In 1997 he founded the José Antonio Primo de Rivera Foundation. In 1999, together with Ángel Carrera Zabaleta and Luis Manuel Rodríguez Jamet, he founded the Ramiro Ledesma Ramos Foundation, of which he was president. The last century abandoned political party militancy.

===Bibliography===
- Morales, Gustavo (1988). El Irán del imam Jomeini. Madrid: Biblioteca universitaria. ISBN 84-86568-18-8.
- Morales, Gustavo (1990). Irán en el mundo: apuntes para una historia internacional del estado iraní. Madrid: Biblioteca universitaria. ISBN 84-86568-33-1.
- Morales, Gustavo (1996). De la protesta a la propuesta. La alternativa falangista. Madrid: Ediciones barbarroja. ISBN 978-84-87446-15-3.
- Morales, Gustavo y otros (2002). Revisión de la guerra civil española. Madrid: Editorial Actas. ISBN 84-9739-000-8.
- Velarde, Juan (Coord.) (2004). José Antonio y la Economía. Madrid: Grafite. ISBN 84-96281-10-8.
- Morales, Gustavo (2004). Fascismo en España: Claves del desarrollo nacionalsindicalista en la primera mitad del siglo XX. Oviedo: El Catoblepas. ISSN 1579-3974.
- Morales, Gustavo (2007). Falangistas contra el Caudillo. Madrid: Sepha. ISBN 978-84-96764-16-3.
- Morales, Gustavo y Togores, Luis (2008). La División Azul. Las fotografías de una historia. Madrid: La esfera de los libros. ISBN 978-84-9734-776-1.
- Morales, Gustavo et al. (Universidad San Pablo-CEU) (2008). La República y la guerra civil setenta años después. Madrid: Editorial Actas. ISBN 978-84-9739-069-9.

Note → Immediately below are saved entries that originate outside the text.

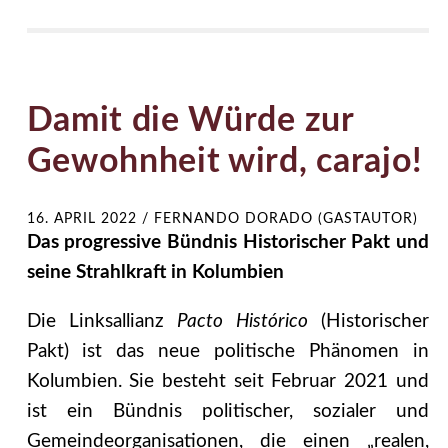
Damit die Würde zur
Gewohnheit wird, carajo!
16. APRIL 2022
/
FERNANDO DORADO (GASTAUTOR)
Das progressive Bündnis Historischer Pakt und
seine Strahlkraft in Kolumbien
Die Linksallianz
Pacto Histórico
(Historischer
Pakt) ist das neue politische Phänomen in
Kolumbien. Sie besteht seit Februar 2021 und
ist ein Bündnis politischer, sozialer und
Gemeindeorganisationen, die einen „realen,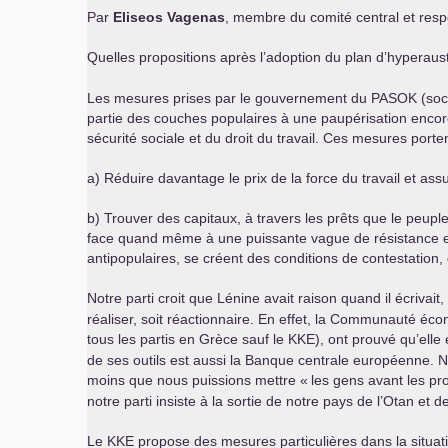
Par
Eliseos Vagenas
, membre du comité central et resp
Quelles propositions après l’adoption du plan d’hyperaust
Les mesures prises par le gouvernement du
PASOK
(soc
partie des couches populaires à une paupérisation encore
sécurité sociale et du droit du travail. Ces mesures porte
a) Réduire davantage le prix de la force du travail et ass
b) Trouver des capitaux, à travers les prêts que le peuple
face quand même à une puissante vague de résistance et d
antipopulaires, se créent des conditions de contestation,
Notre parti croit que Lénine avait raison quand il écrivait
réaliser, soit réactionnaire. En effet, la Communauté é
tous les partis en Grèce sauf le
KKE
), ont prouvé qu’elle 
de ses outils est aussi la Banque centrale européenne. Nou
moins que nous puissions mettre «
les gens avant les pro
notre parti insiste à la sortie de notre pays de l’Otan et de
Le
KKE
propose des mesures particulières dans la situati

- Morales, Gustavo y otros (2009). Los derechos humanos sesenta años después. Valladolid: Universidad de Valladolid. ISBN 978-84-8448-519-3.
- Morales, Gustavo (2009). Etiopía frente an Eritrea, guerra en el cuerno de África. Revista Ejército de Tierra Español. ISSN 1696-7178.
- Morales, Gustavo y Togores, Luis (2010). Falangistas. Madrid: La esfera de los libros. ISBN 978-84-9321-034-2.
- Morales, Gustavo, José J. Esparza y otros (2011). El libro negro de la izquierda española. Barcelona: Chronica. ISBN 978-84-15122-43-2.
- Morales, Gustavo and others (2014). Un grito en el silencio: homenaje de Mercedes Fórmica. Madrid: Ediciones Barbarroja. ISBN 978-84-87446-91-7.
- Morales, Gustavo (2014). Manual para rebeldes. Tarragona: Fides. ISBN 84-943269-0-2.
- Morales, Gustavo (2016). Forward to Gerardo Salvador Merino. Tarragona: Fides. ISBN 978-84-944917-7-1.
- Morales, Gustavo (2017). Forward to El aliado persa. Segovia: Mandala. ISBN 978-84-16765-70-6.